**EXERCISE BRIEF**
Return only the number of lines in the entries below that hold the word "Apply".

**MATERIAL SHOWN**
══════════
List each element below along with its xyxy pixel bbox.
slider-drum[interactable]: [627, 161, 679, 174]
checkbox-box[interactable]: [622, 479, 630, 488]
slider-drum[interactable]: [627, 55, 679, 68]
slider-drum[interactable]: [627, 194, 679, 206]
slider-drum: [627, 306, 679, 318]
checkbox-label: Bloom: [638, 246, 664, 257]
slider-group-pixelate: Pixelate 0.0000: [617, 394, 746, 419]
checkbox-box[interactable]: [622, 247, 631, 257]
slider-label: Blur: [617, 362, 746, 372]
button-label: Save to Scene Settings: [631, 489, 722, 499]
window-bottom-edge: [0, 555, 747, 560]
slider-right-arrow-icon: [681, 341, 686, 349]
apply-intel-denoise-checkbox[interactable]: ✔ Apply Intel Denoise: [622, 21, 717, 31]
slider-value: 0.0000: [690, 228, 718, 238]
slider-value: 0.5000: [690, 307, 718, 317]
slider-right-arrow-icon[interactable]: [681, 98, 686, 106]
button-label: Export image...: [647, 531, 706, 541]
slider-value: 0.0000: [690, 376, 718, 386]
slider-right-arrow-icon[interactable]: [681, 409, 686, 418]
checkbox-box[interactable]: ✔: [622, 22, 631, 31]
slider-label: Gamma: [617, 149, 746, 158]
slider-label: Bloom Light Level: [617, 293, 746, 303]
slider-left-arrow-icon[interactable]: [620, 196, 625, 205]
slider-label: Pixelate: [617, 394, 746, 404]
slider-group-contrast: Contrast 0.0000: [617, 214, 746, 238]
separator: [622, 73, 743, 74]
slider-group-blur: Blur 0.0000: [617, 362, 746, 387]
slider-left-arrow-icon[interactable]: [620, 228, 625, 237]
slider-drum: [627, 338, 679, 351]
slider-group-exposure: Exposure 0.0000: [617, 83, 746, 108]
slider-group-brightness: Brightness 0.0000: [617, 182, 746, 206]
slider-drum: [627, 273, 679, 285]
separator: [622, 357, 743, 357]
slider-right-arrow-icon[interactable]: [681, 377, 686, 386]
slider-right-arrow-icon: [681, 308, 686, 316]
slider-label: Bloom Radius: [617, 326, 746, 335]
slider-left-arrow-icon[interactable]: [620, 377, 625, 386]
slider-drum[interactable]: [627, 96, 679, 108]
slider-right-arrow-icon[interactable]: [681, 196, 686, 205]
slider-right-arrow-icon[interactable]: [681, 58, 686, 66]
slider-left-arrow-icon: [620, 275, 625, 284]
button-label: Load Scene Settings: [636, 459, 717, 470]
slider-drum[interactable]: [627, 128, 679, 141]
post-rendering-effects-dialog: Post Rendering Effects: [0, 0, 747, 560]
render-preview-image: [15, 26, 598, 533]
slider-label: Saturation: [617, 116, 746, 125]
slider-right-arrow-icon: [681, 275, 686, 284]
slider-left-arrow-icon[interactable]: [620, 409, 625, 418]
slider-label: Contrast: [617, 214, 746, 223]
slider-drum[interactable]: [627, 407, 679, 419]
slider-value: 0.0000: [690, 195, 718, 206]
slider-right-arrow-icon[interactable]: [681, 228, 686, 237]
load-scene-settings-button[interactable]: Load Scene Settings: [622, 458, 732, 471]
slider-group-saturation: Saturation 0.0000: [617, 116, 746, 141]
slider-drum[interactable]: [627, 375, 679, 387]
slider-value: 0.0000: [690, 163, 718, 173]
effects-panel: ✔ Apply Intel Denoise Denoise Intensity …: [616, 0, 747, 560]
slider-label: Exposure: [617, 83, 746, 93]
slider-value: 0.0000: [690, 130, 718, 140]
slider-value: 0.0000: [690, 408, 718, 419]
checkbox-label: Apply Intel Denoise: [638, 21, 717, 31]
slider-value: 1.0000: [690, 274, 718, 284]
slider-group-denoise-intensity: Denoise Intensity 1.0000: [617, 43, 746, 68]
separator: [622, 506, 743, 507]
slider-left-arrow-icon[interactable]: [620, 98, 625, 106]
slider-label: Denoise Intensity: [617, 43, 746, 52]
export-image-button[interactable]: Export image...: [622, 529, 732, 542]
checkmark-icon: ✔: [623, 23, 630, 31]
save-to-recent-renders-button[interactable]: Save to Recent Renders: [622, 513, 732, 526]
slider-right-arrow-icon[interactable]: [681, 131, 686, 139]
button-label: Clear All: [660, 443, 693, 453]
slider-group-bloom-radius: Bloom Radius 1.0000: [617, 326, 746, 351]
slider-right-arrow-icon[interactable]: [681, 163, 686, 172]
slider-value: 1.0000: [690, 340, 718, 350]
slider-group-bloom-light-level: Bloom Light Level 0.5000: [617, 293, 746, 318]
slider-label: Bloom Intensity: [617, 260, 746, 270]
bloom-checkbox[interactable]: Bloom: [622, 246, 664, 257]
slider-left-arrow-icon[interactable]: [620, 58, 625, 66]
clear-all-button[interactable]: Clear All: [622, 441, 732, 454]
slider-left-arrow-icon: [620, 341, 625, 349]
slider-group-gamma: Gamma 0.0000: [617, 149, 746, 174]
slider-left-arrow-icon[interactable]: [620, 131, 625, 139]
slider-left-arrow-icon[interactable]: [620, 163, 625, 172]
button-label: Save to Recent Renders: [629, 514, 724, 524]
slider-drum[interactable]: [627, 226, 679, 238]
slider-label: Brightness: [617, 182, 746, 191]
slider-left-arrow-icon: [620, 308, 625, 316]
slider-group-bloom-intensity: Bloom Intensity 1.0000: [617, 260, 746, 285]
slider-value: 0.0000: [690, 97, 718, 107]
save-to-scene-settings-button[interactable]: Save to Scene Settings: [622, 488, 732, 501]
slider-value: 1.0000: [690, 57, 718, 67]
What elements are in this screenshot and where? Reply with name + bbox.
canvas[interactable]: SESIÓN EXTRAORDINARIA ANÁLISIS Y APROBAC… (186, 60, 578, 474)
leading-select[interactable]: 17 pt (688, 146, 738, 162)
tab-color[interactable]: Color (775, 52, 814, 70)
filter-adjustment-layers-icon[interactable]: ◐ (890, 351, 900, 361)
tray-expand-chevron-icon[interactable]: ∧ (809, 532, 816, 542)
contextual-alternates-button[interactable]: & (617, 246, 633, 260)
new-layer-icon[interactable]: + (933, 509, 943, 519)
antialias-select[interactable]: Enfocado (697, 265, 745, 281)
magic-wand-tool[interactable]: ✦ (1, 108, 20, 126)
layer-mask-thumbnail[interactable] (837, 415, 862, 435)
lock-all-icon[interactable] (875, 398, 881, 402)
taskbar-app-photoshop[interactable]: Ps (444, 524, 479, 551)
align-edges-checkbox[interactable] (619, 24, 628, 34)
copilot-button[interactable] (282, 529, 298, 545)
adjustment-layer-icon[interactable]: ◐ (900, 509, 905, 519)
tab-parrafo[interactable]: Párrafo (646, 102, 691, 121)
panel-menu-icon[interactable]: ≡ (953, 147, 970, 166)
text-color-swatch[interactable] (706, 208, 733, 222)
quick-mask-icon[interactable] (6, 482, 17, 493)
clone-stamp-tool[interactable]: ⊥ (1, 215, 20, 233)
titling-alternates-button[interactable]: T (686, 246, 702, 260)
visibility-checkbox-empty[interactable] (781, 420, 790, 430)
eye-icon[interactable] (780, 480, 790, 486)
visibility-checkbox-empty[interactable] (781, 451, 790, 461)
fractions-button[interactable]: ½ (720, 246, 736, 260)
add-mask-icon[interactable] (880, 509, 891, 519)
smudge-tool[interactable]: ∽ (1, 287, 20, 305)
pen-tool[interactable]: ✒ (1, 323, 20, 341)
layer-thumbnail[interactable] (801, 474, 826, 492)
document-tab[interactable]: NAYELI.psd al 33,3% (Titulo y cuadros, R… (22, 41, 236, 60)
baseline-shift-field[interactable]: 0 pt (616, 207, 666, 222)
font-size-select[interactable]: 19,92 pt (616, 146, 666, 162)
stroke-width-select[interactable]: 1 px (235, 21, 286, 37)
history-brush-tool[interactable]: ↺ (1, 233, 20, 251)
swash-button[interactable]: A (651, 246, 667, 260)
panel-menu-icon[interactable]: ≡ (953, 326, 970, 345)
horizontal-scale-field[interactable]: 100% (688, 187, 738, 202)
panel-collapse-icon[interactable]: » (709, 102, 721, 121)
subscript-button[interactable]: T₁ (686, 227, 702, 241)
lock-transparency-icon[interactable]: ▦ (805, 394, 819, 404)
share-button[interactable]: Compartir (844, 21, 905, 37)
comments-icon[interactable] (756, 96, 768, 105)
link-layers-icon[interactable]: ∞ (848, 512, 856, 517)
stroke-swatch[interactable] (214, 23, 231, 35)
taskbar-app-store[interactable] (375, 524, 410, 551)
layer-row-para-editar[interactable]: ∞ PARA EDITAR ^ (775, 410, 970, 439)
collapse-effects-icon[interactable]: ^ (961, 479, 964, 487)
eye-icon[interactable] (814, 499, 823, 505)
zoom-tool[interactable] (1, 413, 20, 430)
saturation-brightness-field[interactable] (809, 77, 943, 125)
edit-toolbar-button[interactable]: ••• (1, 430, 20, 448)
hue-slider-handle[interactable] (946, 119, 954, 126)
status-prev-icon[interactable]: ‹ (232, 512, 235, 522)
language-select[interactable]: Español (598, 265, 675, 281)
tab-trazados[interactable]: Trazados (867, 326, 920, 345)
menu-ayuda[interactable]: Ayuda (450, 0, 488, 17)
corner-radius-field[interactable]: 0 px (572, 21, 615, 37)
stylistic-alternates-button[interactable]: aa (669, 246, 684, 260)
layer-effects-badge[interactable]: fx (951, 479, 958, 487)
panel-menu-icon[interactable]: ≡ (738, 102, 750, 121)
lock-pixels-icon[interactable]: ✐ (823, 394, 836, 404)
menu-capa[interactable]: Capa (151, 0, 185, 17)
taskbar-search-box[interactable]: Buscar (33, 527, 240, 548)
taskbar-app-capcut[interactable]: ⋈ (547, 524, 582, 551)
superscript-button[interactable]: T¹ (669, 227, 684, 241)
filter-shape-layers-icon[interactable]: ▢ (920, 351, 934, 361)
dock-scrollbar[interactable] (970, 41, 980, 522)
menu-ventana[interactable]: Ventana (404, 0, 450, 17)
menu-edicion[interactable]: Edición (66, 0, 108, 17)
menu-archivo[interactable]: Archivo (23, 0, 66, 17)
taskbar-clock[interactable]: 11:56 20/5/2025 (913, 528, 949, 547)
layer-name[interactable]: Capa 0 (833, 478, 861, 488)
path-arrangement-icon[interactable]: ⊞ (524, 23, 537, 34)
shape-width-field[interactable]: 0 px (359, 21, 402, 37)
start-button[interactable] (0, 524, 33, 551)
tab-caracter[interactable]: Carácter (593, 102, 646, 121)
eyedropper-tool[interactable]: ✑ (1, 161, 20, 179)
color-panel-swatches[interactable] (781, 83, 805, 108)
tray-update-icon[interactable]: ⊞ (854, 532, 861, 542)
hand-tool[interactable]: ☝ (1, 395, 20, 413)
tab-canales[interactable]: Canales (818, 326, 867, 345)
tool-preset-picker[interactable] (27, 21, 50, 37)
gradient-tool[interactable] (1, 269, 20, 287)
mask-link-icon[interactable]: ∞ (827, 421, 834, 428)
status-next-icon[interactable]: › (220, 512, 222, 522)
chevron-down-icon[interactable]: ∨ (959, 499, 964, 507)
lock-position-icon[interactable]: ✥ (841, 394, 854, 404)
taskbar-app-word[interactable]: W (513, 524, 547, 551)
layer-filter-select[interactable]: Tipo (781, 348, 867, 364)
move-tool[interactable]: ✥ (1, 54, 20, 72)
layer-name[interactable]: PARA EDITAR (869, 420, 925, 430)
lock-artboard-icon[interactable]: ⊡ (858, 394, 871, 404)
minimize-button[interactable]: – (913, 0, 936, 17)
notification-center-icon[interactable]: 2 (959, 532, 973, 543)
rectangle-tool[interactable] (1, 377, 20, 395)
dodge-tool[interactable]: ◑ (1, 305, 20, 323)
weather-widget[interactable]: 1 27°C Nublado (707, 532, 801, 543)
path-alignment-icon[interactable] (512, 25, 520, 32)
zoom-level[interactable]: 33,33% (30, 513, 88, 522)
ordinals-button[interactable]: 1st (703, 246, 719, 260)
══════════
**OUTPUT OF THE EXERCISE**
3